There was an article on this in the Scottish Daily Mail last week/


----------



## 5036 (Jan 23, 2006)

Staggering that the guillotine type door took too long to raise and lower. Speed and expediency displace seamanship and safety. An object lesson for us all and most of us will have been there before and got away with it.

A good article here:

http://en.wikipedia.org/wiki/MV_Princess_Victoria


----------



## forthbridge (Jun 28, 2007)

Article on the tragedy in the msunday post today. Captain Ferguson's son says modern seafarers lack a sense of duty.


----------



## sparkie2182 (May 12, 2007)

A painting exists (I believe it is housed in Blackpool) of the radio office of the ship with R/O Broadfoot G.C. at the key.

Try as i may i cannot locate it through google, though i know i have done so in the past.

Can anyone either post a link or a jpeg of this painting?

Thanks in advance.

S2182


----------



## holland25 (Nov 21, 2007)

There is a painting in the Grundy Art Gallery Blackpool showing an R/O in a badly tilting radio room. Its called S.O.S and was painted in 1929 by Fred Roe, some time before the Victoria disaster. A copy can be seen at http://www.bbc.co.uk/arts/yourpaintings/paintings/s-o-s-.Its also on the cover of One Hundred Years of Maritime Radio by W.D> Goodwin.


----------



## Coastie (Aug 24, 2005)

Binnacle said:


> http://www.bbc.co.uk/news/uk-northern-ireland-21192632


Thanks for posting this, Binnacle, I knew nothing about it. Such a shameful waste of life.

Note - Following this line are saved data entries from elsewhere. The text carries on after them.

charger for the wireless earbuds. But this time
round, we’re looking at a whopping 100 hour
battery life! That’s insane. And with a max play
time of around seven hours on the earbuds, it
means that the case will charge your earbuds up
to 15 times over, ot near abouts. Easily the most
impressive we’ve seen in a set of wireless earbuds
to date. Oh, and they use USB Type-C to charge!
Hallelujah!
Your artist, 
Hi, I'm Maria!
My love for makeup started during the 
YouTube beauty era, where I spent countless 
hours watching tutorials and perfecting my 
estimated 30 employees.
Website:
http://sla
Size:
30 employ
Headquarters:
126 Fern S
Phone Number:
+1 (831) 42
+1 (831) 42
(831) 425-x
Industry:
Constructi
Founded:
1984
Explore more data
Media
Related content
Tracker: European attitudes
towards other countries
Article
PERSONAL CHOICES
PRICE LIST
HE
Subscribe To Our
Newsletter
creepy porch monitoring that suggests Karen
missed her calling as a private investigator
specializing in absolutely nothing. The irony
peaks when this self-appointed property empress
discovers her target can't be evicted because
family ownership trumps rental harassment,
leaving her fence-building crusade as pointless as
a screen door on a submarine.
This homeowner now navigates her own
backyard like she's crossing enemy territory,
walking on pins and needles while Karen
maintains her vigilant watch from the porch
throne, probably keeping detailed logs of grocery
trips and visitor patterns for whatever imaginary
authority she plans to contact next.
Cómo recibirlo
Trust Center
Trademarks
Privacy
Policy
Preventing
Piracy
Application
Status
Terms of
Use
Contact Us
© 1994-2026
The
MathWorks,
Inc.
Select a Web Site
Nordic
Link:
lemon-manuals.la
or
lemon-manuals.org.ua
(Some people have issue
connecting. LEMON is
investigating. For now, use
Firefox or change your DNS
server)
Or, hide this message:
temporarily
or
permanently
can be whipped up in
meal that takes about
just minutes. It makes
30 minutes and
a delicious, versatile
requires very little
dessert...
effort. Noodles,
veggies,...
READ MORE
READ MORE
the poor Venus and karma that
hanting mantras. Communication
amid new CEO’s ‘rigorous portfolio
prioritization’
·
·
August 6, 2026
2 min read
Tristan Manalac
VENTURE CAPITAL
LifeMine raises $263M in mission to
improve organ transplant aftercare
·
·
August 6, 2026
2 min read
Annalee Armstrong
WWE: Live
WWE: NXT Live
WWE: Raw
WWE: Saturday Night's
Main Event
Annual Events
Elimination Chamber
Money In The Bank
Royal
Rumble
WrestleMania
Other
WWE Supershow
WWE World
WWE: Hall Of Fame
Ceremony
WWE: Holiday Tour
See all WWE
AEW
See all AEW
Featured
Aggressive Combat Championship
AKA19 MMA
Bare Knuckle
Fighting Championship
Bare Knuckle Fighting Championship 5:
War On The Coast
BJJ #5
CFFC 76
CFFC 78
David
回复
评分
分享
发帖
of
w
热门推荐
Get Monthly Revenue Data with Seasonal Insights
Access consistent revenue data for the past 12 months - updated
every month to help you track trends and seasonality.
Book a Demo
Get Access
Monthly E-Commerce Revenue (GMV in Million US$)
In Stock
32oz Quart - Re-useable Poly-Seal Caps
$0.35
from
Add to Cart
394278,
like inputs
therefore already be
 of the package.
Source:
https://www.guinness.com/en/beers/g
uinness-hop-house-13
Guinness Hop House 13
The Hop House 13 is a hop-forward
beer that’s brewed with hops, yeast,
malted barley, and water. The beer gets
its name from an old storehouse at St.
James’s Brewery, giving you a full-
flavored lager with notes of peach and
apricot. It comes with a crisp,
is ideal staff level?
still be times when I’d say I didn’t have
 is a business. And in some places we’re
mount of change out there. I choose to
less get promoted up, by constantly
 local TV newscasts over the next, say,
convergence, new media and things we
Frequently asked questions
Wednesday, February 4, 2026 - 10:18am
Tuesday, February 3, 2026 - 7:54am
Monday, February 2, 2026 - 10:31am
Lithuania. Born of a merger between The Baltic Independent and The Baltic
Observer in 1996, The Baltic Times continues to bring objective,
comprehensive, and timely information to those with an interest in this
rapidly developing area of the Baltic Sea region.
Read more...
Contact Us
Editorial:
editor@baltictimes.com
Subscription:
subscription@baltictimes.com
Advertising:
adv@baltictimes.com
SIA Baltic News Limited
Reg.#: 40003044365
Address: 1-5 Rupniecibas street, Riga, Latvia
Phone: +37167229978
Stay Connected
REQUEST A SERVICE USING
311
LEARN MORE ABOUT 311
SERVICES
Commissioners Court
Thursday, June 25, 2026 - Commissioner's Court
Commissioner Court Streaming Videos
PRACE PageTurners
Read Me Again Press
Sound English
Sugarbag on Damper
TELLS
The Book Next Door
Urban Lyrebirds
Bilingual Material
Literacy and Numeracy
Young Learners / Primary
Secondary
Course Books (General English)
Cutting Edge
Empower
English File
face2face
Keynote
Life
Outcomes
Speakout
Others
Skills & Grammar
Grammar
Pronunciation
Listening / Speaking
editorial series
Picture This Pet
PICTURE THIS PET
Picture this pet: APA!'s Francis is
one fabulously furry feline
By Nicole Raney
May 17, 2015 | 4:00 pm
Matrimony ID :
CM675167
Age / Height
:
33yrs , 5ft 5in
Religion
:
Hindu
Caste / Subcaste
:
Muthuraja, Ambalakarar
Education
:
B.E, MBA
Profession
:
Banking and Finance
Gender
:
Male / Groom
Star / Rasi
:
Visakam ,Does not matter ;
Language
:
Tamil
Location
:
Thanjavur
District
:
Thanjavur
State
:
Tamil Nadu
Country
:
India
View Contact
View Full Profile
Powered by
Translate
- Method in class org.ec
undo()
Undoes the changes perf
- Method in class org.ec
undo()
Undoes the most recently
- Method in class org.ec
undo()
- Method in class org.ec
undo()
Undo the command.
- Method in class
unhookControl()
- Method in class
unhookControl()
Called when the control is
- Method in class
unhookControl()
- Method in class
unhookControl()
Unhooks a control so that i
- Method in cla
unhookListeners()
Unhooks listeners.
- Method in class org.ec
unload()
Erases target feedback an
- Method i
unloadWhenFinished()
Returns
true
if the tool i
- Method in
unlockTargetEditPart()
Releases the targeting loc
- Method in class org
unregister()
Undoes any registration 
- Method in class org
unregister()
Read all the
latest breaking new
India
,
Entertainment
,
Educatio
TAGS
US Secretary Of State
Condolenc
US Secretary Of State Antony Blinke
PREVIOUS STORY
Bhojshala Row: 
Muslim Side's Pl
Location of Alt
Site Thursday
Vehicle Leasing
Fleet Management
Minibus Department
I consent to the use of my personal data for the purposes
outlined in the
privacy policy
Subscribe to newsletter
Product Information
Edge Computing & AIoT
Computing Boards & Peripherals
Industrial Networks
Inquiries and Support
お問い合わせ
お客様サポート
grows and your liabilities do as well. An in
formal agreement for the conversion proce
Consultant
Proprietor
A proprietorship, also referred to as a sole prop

I'll have a listen to the do***entary on BBCi later.


----------



## Bob Murdoch (Dec 11, 2004)

I remember this well. A great tragedy.
Does anyone know about the loss of H.M. Yacht Iolaire on 1st Jan 1919 when she went on the rocks within sight of Stornaway with the loss of 205 passengers and crew. The passengers were young vets from the war returning home to the Hebrides, having survived the conflict, all R.N. I believe.
Google it and there are number of items available 
Cheers Bob


----------



## dolan (Oct 4, 2005)

*The Loss of the Iolaire*

This is a brilliant account of the Iolare tragedy.
When I Heard the Bell: The Loss of the Iolaire by John MacLeod
http://www.amazon.co.uk/s/ref=nb_sb...hen+I+Heard+the+Bell:+The+Loss+of+the+Iolaire


----------



## sparkie2182 (May 12, 2007)

Many thanks to Holland25 for uncrossing my wires.


----------



## holland25 (Nov 21, 2007)

sparkie2182 said:


> Many thanks to Holland25 for uncrossing my wires.


You are welcome.


----------